Source information:
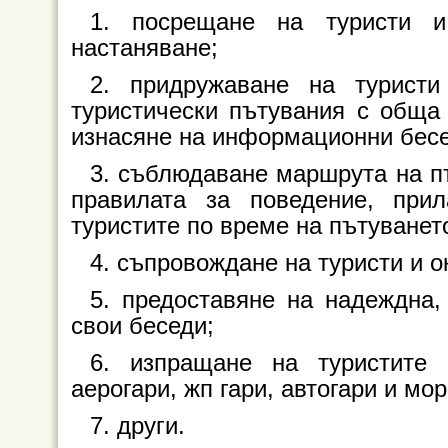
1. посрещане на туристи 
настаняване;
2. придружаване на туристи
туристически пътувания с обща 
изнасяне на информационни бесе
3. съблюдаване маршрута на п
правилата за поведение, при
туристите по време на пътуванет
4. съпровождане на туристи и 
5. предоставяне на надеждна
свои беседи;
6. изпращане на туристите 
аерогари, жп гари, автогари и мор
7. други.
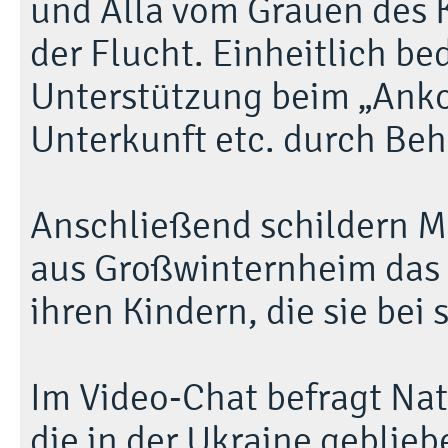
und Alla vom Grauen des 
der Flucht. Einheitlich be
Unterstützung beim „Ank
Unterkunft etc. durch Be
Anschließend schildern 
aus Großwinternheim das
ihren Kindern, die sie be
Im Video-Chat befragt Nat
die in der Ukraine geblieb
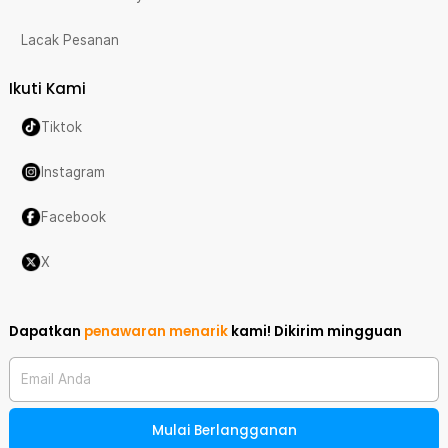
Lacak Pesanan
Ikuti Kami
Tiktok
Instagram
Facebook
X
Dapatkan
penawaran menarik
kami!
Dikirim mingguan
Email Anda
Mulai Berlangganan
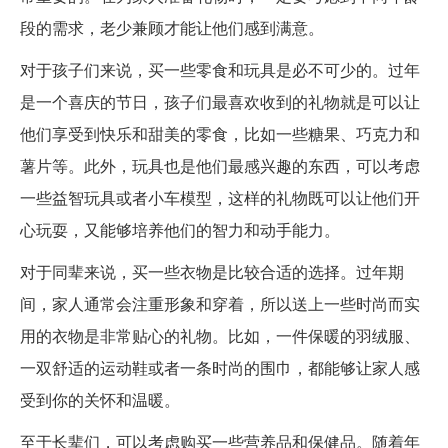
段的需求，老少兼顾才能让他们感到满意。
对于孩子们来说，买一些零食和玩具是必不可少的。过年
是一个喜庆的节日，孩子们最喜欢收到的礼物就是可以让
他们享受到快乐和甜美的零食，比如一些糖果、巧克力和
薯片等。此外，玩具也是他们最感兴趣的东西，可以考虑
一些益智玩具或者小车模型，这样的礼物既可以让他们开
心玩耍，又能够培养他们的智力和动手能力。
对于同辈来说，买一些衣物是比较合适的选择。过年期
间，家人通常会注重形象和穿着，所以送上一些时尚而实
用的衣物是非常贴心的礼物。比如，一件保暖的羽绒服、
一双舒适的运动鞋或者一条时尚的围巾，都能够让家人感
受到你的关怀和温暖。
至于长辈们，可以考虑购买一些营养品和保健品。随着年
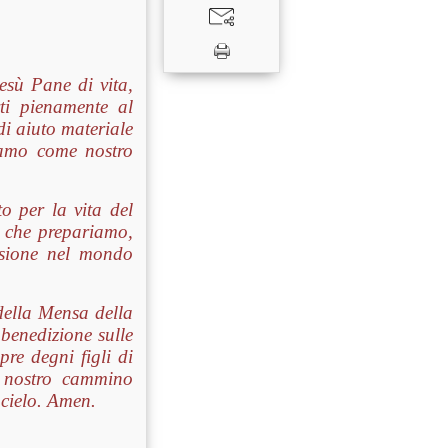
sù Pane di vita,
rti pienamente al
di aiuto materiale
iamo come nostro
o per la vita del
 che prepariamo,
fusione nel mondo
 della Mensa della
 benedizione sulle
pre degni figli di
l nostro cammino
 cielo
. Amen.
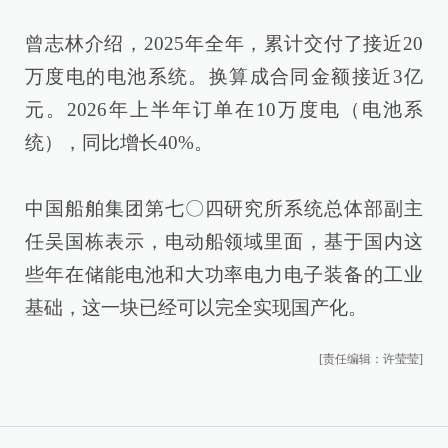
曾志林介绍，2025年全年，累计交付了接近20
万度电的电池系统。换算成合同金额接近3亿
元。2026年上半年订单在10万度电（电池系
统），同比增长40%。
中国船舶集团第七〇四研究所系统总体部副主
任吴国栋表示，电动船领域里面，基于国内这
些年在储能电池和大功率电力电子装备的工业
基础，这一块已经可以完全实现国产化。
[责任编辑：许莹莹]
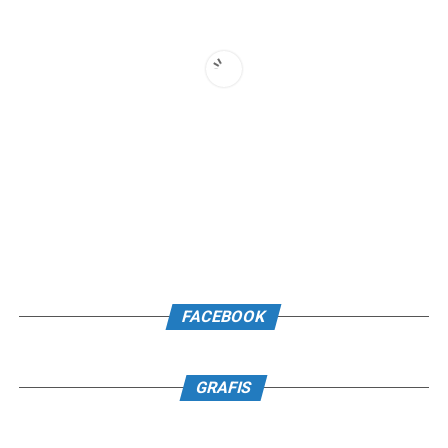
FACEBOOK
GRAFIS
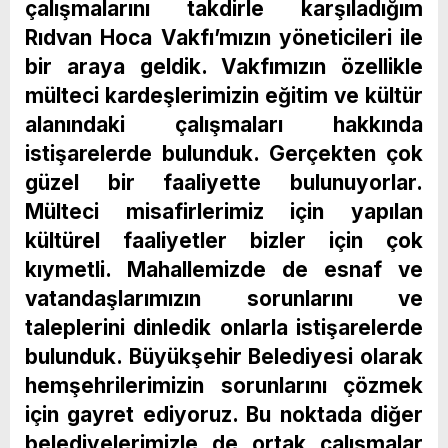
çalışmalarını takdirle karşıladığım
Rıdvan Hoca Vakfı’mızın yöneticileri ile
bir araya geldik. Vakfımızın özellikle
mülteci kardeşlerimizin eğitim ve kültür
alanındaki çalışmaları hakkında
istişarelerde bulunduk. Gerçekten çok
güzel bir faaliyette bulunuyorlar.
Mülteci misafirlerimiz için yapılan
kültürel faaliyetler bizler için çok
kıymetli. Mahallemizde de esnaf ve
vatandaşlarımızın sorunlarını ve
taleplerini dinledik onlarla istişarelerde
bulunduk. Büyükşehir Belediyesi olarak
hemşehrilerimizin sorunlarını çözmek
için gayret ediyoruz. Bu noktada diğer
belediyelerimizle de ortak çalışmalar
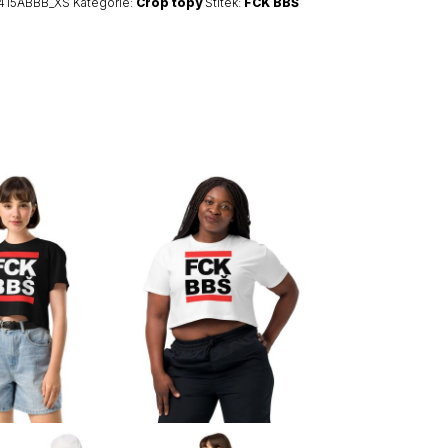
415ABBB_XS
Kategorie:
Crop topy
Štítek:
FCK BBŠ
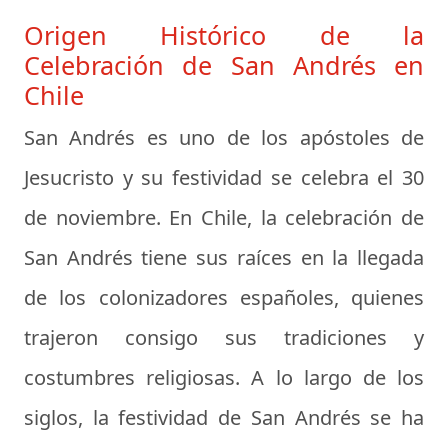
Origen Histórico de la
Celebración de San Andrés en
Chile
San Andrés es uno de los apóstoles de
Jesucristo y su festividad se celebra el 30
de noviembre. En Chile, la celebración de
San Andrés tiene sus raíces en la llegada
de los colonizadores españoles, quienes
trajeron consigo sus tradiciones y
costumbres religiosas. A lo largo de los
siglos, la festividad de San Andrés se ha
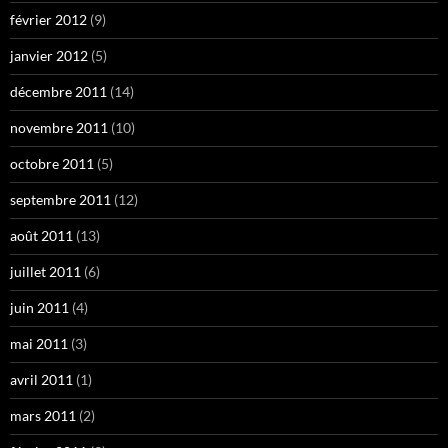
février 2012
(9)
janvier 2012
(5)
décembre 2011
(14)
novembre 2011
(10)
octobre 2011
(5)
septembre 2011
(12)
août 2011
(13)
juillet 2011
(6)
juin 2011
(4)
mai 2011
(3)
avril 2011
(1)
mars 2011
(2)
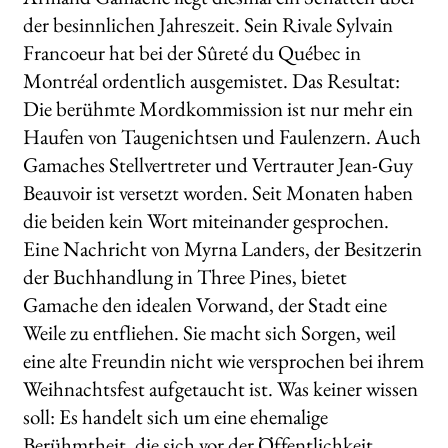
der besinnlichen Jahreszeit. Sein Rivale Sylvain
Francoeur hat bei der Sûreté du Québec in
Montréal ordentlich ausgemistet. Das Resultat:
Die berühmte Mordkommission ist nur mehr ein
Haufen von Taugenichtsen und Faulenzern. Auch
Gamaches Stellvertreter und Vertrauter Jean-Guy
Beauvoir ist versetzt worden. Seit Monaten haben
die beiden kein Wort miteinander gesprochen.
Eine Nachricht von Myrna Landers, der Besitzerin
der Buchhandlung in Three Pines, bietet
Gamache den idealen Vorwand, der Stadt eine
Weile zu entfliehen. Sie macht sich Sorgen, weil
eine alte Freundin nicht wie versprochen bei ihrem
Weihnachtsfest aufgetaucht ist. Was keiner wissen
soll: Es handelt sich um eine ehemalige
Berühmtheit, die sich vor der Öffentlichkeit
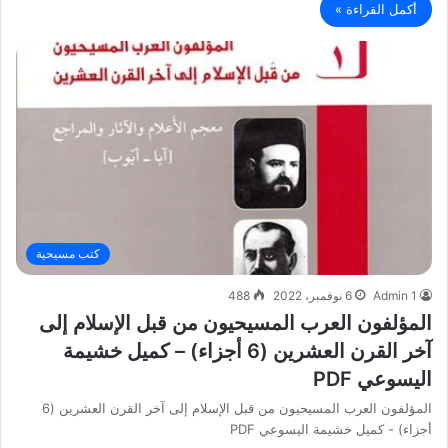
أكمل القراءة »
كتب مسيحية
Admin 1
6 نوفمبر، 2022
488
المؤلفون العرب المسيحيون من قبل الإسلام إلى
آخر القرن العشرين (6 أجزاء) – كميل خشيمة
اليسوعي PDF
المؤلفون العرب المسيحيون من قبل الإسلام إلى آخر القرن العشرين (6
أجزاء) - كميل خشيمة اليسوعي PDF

What you need to do: Copy out each line of the data in which the word "туристите" appears.

Response to this task:
туристите по време на пътуванет
6. изпращане на туристите 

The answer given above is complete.